# Open JPEG file



## myharris (Jan 11, 2001)

I recently e-mailed a JPEG baby photo file to
my mother-in law who has an iMAC. She replied back that she couldn't open the file. I think
that this has always been the case with photos and her computer.

I'm not familiar with Mac products. Does she need to purchase an application or download
some freeware to open the file....or are some 
of her settings need to adjusted or corrected ?


----------



## praver (Dec 24, 2000)

There are two good jpeg viewers she might try. If Netscape is installed on her Mac, then she should also have PictureViewer a helper application. It is a tiny application, but limited in what it can do. It is, however, useful if all she wants to do is view the photos.

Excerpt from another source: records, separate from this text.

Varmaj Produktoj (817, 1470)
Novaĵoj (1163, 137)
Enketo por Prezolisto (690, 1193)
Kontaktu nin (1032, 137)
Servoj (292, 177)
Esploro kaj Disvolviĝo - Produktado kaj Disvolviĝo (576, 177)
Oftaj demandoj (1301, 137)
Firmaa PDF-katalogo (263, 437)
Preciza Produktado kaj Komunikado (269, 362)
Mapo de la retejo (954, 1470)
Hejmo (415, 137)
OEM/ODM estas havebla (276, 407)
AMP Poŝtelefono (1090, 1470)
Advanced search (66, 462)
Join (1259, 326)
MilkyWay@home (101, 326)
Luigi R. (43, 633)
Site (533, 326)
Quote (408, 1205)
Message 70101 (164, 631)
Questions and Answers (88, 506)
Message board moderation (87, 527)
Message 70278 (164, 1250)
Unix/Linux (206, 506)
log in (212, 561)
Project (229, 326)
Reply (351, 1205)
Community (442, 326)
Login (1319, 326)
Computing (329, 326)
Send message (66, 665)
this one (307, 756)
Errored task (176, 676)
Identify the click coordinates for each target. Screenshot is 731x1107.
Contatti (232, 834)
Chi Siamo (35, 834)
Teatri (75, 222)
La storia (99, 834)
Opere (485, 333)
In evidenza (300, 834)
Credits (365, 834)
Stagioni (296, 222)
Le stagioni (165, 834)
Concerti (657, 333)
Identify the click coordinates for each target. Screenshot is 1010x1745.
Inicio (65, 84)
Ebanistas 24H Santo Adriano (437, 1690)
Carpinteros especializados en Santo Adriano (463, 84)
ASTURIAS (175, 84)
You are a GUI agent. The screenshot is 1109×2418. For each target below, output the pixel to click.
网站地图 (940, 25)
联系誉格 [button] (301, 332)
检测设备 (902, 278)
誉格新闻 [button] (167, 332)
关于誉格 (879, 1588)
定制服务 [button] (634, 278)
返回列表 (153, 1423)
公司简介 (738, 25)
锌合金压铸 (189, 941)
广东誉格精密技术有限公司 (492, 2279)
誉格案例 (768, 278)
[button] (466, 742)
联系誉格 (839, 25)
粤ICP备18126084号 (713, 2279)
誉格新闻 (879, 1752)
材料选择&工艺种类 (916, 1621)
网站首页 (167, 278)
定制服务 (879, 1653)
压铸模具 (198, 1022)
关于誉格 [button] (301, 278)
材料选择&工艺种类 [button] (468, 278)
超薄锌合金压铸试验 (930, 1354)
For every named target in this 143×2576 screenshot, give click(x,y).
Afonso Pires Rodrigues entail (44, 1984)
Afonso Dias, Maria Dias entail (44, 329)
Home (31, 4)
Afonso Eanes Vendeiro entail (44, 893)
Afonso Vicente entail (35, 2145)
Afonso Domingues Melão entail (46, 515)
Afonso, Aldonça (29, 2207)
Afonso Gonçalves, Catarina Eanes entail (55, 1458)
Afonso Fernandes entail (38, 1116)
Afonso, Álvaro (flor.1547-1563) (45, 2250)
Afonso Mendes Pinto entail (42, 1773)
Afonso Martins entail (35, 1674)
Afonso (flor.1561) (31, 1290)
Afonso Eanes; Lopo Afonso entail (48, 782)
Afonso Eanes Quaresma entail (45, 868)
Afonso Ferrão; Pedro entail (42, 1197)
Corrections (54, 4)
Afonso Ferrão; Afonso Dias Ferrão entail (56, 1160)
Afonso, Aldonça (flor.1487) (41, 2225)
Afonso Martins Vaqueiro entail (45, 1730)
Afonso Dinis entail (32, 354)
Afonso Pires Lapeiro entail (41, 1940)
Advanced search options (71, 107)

Another option, and a better one, I think, is JPEGView. A link to download this application is located at http://www.mac.org/graphics/jpegview/

As with all Mac applications, all she should need to do is drag the jpeg to the application icon to open it. If that should fail, then she needs to go under the "file" menu in the open application, choose "open" and navigate to the desired file.

I hope this helps.


----------



## praver (Dec 24, 2000)

I forgot to ask whether you "zipped" the file before sending it. If so, she may not be able to unzip the file. She would need an application such as DropStuff with expander enhancer to open such files.


----------



## mike cohen (Feb 5, 2000)

it could be encoded incorrectly. there are three encode settings for all computers: 
unix systems use UUencode 
windows uses base64
macs use BinHex 
she may be having trouble decoding a base64 file on her system depending on the email apps both of you are using try resending it and on your end try to encode it using "BinHex" if possible


----------